1/10 Morbius would be an absolute disaster if approached as a completed movie, but the reality of it is worse. Despite having been initially slated for release way back in July 2020, the theatrical release is obviously a work in progress, and it looks like no one ever intended to complete it.
Manhattan- Nobel Prize-winning biochemist Michael Morbius (Jared Leto, who also produces executively) searches for a cure to his extremely rare congenital blood – or DNA? I don’t know what’s going on – disease, so rare I guess it doesn’t have even a fictional name. In his desperation, he goes out onto the ocean and performs a dangerous experiment on himself, filling in the gaps of his DNA with that of a vampire bat and becoming a horrifying pseudo-vampire who must consume human blood multiple times a day in order to survive.
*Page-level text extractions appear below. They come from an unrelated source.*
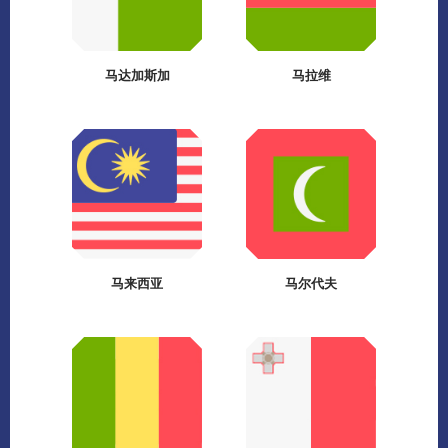
马达加斯加
马拉维
马来西亚
马尔代夫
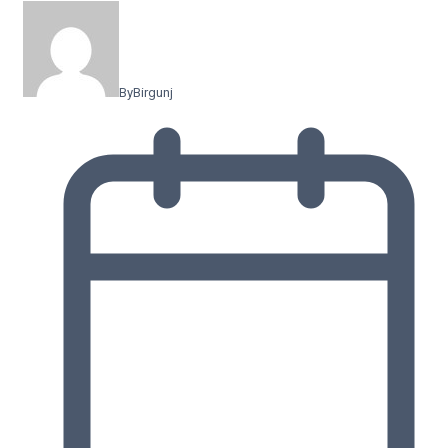
By
Birgunj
Morbius, a medical doctor, is wracked with guilt over his condition, a conflict that only deepens when his “cure” is appropriated by his surrogate and/or legally adopted brother who suffers from the same disease, a difficult-to-identify character played by Matt Smith.
Morbius is one of the most disorganized theatrical cuts I’ve ever seen. It appears to have been cobbled together from footage of several different drafts of the movie – you see this all the time at the screenplay level, with different versions of a script built on top of each other, and that usually turns out fine, but this looks like it happened at the production level. Different scenes of Morbius appear to have been produced for completely different versions of the movie at different times and then mashed together, and it looks like nobody went through to iron it out. This feels less like a finished movie and more like a rough cut with samples of different approaches for a producer to look at, then send back for more editing. The movie is full not only of shifts in filmmaking style, quality and tone, but surface-level continuity contradictions and gaps of basic scene-to-scene information.